0

So I need to grab the numbers after lines looking like this

<div class="gridbarvalue color_blue">79</div> 

and

<div class="gridbarvalue color_red">79</div> 

Is there a way I can do a findAll('div', text=re.recompile('<>)) where I would find tags with gridbarvalue color_<red or blue>?

I'm using beautifulsoup.

Also sorry if I'm not making my question clear, I'm pretty inexperienced with this.

nhahtdh
  • 55,989
  • 15
  • 126
  • 162

2 Answers2

1

class is a Python keyword, so BeautifulSoup expects you to put an underscore after it when using it as a keyword parameter

>>> soup.find_all('div', class_=re.compile(r'color_(?:red|blue)'))
[<div class="gridbarvalue color_blue">79</div>, <div class="gridbarvalue color_red">79</div>]
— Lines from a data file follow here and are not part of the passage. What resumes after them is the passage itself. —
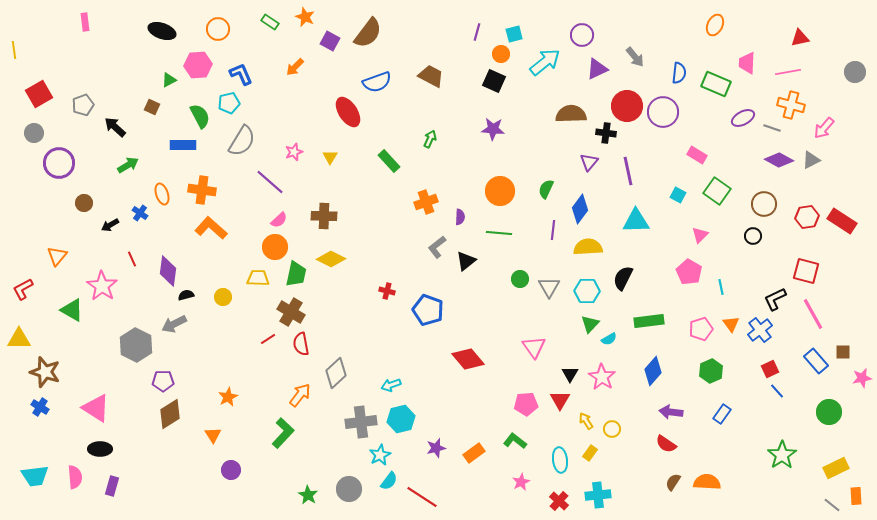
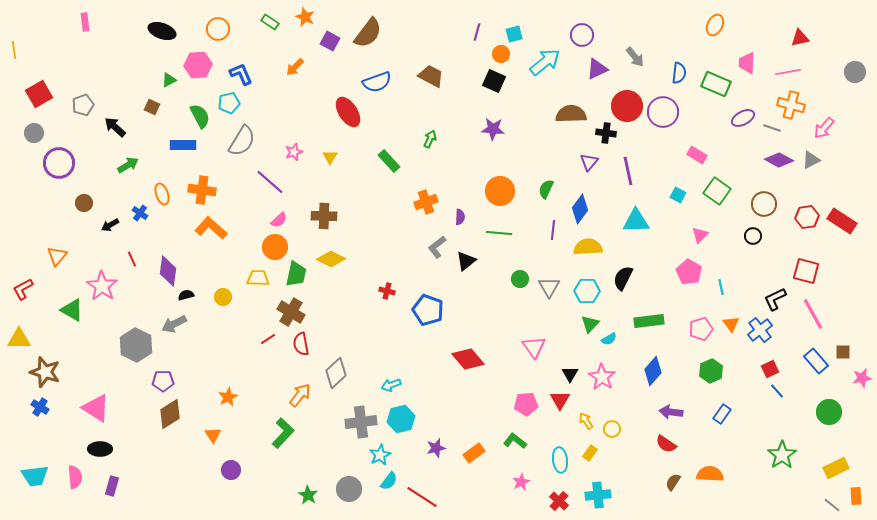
orange semicircle at (707, 482): moved 3 px right, 8 px up
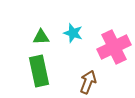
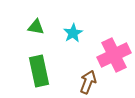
cyan star: rotated 24 degrees clockwise
green triangle: moved 5 px left, 10 px up; rotated 12 degrees clockwise
pink cross: moved 8 px down
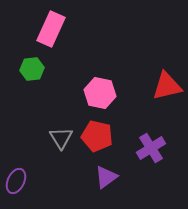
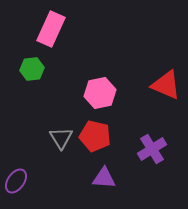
red triangle: moved 1 px left, 1 px up; rotated 36 degrees clockwise
pink hexagon: rotated 24 degrees counterclockwise
red pentagon: moved 2 px left
purple cross: moved 1 px right, 1 px down
purple triangle: moved 2 px left, 1 px down; rotated 40 degrees clockwise
purple ellipse: rotated 10 degrees clockwise
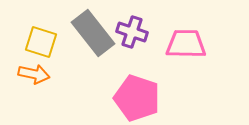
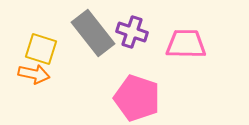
yellow square: moved 7 px down
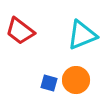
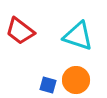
cyan triangle: moved 4 px left, 1 px down; rotated 40 degrees clockwise
blue square: moved 1 px left, 2 px down
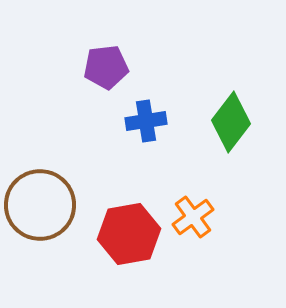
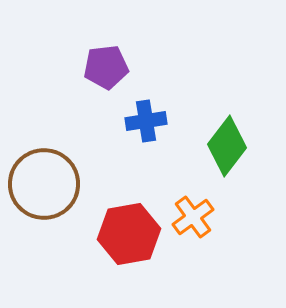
green diamond: moved 4 px left, 24 px down
brown circle: moved 4 px right, 21 px up
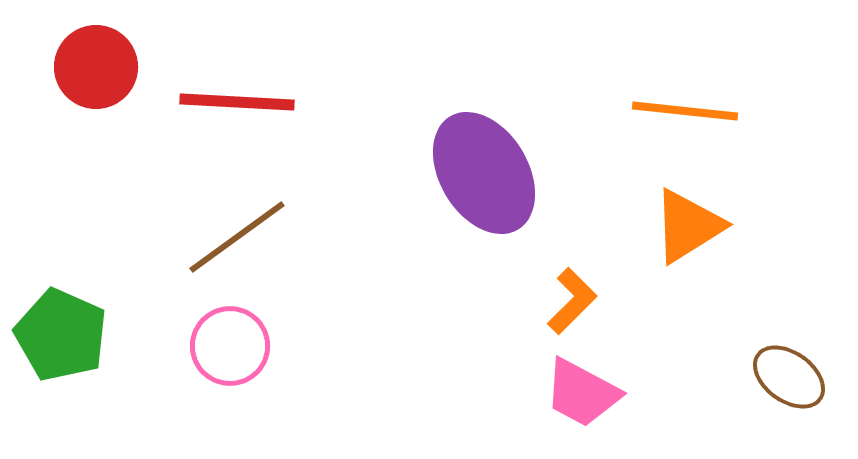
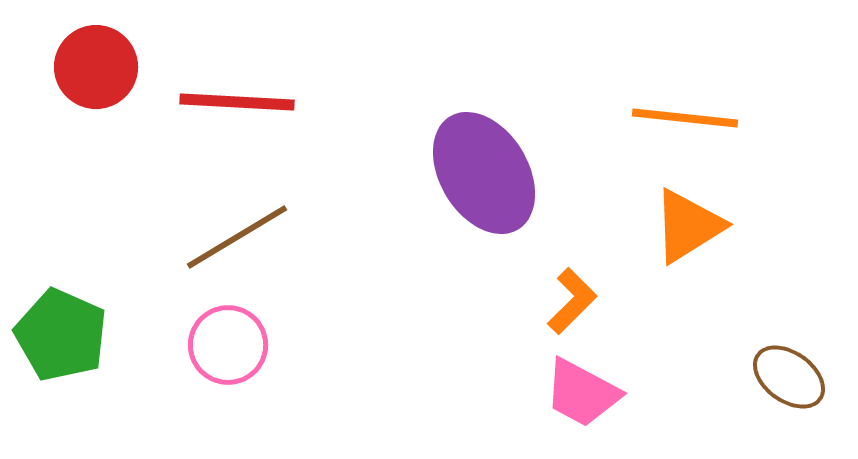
orange line: moved 7 px down
brown line: rotated 5 degrees clockwise
pink circle: moved 2 px left, 1 px up
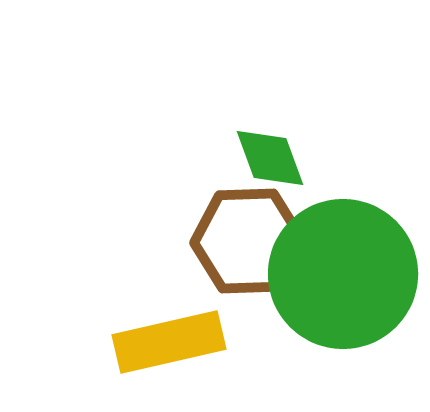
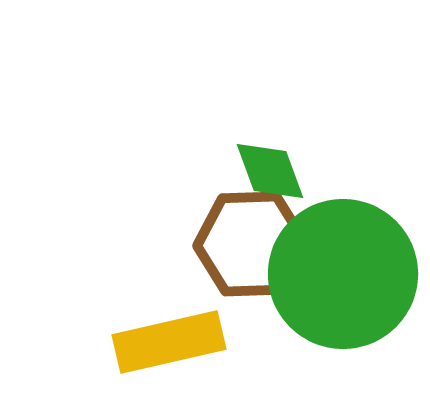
green diamond: moved 13 px down
brown hexagon: moved 3 px right, 3 px down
To also match the text, use

>>> soup.find_all('div', class_=re.compile(r'color_(?:red|blue)'), text='79')
[<div class="gridbarvalue color_blue">79</div>, <div class="gridbarvalue color_red">79</div>]
Peter Gibson
  • 19,086
  • 7
  • 60
  • 64
0
import re
elems = soup.findAll(attrs={'class' : re.compile("color_(blue|red)")})
for each e in elems:
    m = re.search(">(\d+)<", str(e))
    print "The number is %s" % m.group(1)
Andrew Luo
  • 919
  • 1
  • 5
  • 6